Abstract (in English)
In John Muir's first published article, "Yosemite's Glacier," the eminent nature writer compares Yosemite Valley to a worn book, suggesting that to understand the physical geography of the valley a visitor must employ a reading practice similar to the study of literature. Over the century since, nature writers and ecocritics have continued to call for a more critical engagement with our natural world through literature and other media. However, as 21st century readers who are perhaps more likely to experience Yosemite Valley via Google Earth than in Muir's prose--much less as a physical space--we must begin to ask how or in what ways can we continue to "read" natural spaces as that are increasingly mediated through digital tools such as Google Earth and Second Life. To address this question I argue that we must learn to apply the same ecocritical reading practices that give subjectivity to the natural world to the digitally mediated geographies that increasingly define the spaces we inhabit.

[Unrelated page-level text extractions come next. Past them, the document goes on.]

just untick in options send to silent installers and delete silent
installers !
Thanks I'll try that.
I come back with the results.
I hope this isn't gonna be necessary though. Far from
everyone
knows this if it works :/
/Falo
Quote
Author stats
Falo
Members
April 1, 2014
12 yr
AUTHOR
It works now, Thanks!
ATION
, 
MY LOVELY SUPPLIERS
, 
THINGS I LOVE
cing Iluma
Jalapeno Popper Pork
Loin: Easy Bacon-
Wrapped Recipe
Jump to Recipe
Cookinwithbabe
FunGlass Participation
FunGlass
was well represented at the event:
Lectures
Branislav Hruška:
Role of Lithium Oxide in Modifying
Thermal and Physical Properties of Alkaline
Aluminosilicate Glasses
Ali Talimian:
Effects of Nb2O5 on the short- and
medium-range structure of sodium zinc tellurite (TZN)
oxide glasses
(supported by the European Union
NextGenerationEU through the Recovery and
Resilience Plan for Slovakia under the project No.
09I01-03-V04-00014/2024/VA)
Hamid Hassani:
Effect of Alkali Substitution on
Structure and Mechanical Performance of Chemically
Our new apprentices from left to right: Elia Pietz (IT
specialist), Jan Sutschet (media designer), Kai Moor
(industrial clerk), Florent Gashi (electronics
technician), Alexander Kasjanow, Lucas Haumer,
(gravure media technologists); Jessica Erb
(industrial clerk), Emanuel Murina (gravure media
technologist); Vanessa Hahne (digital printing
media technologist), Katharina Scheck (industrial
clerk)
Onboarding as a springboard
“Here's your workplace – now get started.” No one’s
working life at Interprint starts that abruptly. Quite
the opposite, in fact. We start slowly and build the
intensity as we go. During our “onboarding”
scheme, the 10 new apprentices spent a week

To demonstrate these reading practices, I take as a model Muir's writings and contend that his meticulous description of distance, height, and geological features forms a prototypical "virtual space" for his reader to inhabit as he walks them through the natural spaces of Yosemite Valley. This process of virtualization has evolved over time and been adopted by other media such as photography and film. Yosemite Valley's most current form of virtualization is that of Google Earth where a viewer can not only view the valley rendered in three dimensions, but also "fly through" it as if in an airplane. Google Earth also hypermediates Yosemite by allowing visitors to view and upload images and videos of the valley. I will argue that the digital mediation of natural spaces such as Yosemite give 21st century readers a case study of sorts in how to continue reading natural spaces in a digital world.

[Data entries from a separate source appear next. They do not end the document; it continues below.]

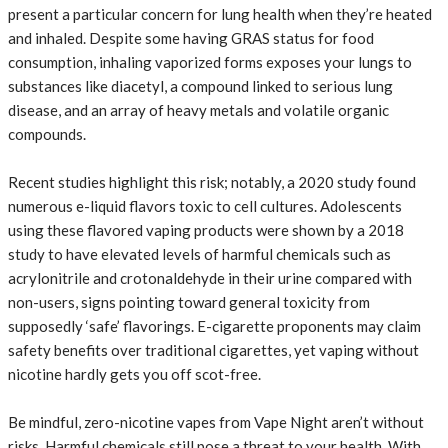
present a particular concern for lung health when they’re heated
and inhaled. Despite some having GRAS status for food
consumption, inhaling vaporized forms exposes your lungs to
substances like diacetyl, a compound linked to serious lung
disease, and an array of heavy metals and volatile organic
compounds.
Recent studies highlight this risk; notably, a 2020 study found
numerous e-liquid flavors toxic to cell cultures. Adolescents
using these flavored vaping products were shown by a 2018
study to have elevated levels of harmful chemicals such as
acrylonitrile and crotonaldehyde in their urine compared with
non-users, signs pointing toward general toxicity from
supposedly ‘safe’ flavorings. E-cigarette proponents may claim
safety benefits over traditional cigarettes, yet vaping without
nicotine hardly gets you off scot-free.
Be mindful, zero-nicotine vapes from Vape Night aren’t without
risks. Harmful chemicals still pose a threat to your health. With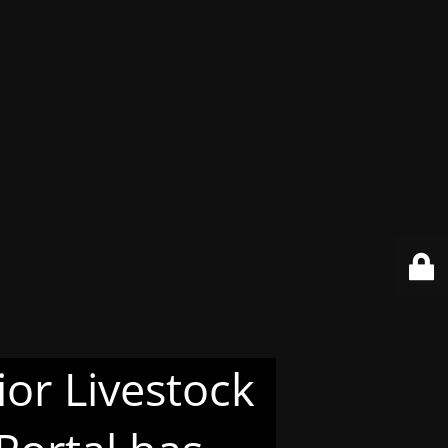
or Livestock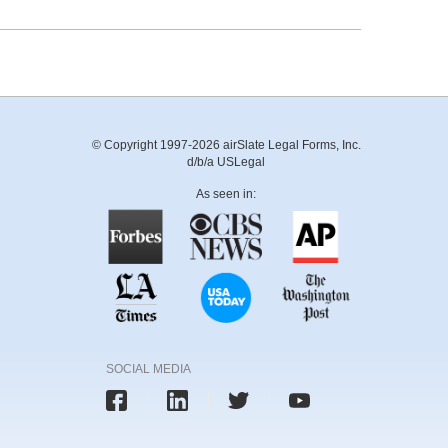
© Copyright 1997-2026 airSlate Legal Forms, Inc.
d/b/a USLegal
As seen in:
SOCIAL MEDIA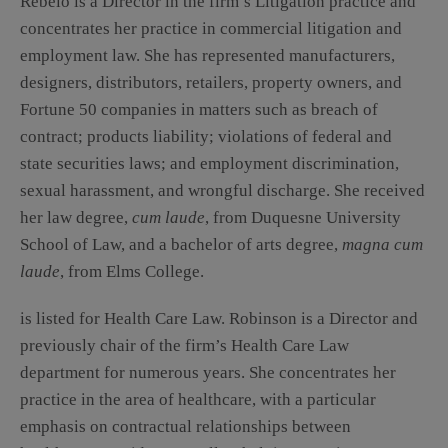
Rebelo is a Director in the firm’s Litigation practice and
concentrates her practice in commercial litigation and
employment law. She has represented manufacturers,
designers, distributors, retailers, property owners, and
Fortune 50 companies in matters such as breach of
contract; products liability; violations of federal and
state securities laws; and employment discrimination,
sexual harassment, and wrongful discharge. She received
her law degree,
cum laude
, from Duquesne University
School of Law, and a bachelor of arts degree,
magna cum
laude
, from Elms College.
is listed for Health Care Law. Robinson is a Director and
previously chair of the firm’s Health Care Law
department for numerous years. She concentrates her
practice in the area of healthcare, with a particular
emphasis on contractual relationships between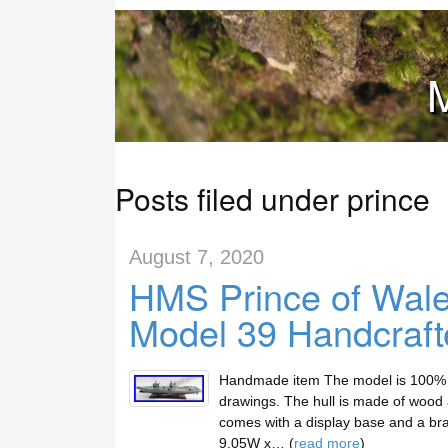
M
Posts filed under prince
August 7, 2020
HMS Prince of Wales
Model 39 Handcraf
Handmade item The model is 100% sc
drawings. The hull is made of wood a
comes with a display base and a bra
9.05W x… (
read more
)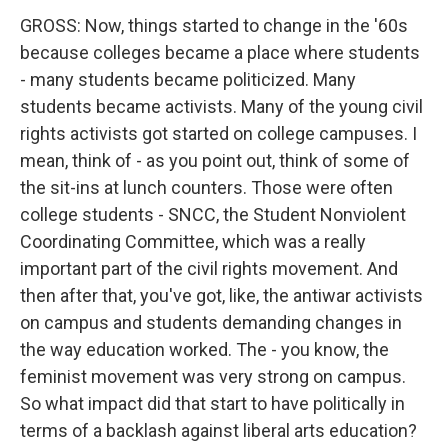
GROSS: Now, things started to change in the '60s
because colleges became a place where students
- many students became politicized. Many
students became activists. Many of the young civil
rights activists got started on college campuses. I
mean, think of - as you point out, think of some of
the sit-ins at lunch counters. Those were often
college students - SNCC, the Student Nonviolent
Coordinating Committee, which was a really
important part of the civil rights movement. And
then after that, you've got, like, the antiwar activists
on campus and students demanding changes in
the way education worked. The - you know, the
feminist movement was very strong on campus.
So what impact did that start to have politically in
terms of a backlash against liberal arts education?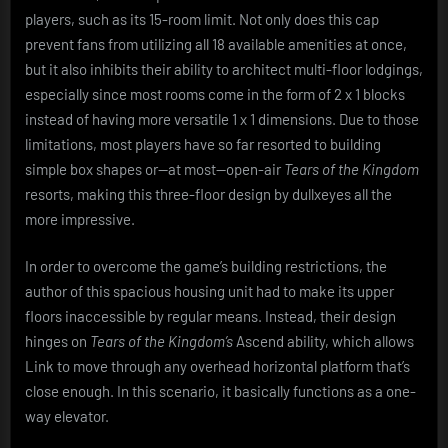
players, such as its 15-room limit. Not only does this cap
prevent fans from utilizing all 18 available amenities at once,
but it also inhibits their ability to architect multi-floor lodgings,
especially since most rooms come in the form of 2 x 1 blocks
instead of having more versatile 1 x 1 dimensions. Due to those
limitations, most players have so far resorted to building
simple box shapes or—at most—open-air
Tears of the Kingdom
resorts, making this three-floor design by dullxeyes all the
more impressive.
In order to overcome the game’s building restrictions, the
author of this spacious housing unit had to make its upper
floors inaccessible by regular means. Instead, their design
hinges on
Tears of the Kingdom’s
Ascend ability, which allows
Link to move through any overhead horizontal platform that’s
close enough. In this scenario, it basically functions as a one-
way elevator.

While Muir helps us understand the need to read critically the physical world in all its mediations, the question remains if the same reading practices can be applied to "virtual geographies" that do not attempt to remediate the natural world. In using the term "virtual geographies" I am drawing on and extending McKenzie Wark's 1994 usage and applying the term to the earth, sea, sky, walls and objects that surround us in digital 3D environments. I contend and will demonstrate in my presentation that virtual geographies offer rich sites of reading in their own right through my reading of "Immersiva" and "Two Fish," both of which are sims in Second Life.
Implicit in the question "where is electronic literature?" is the importance of spaces of reading. Through first extending the critical reading practices of ecocritics to digitized natural spaces and then applying those reading practices of the virtual geographies of Second Life, I hope to foreground the ways in which spaces have been, and can continue to be, rich texts in and of themselves.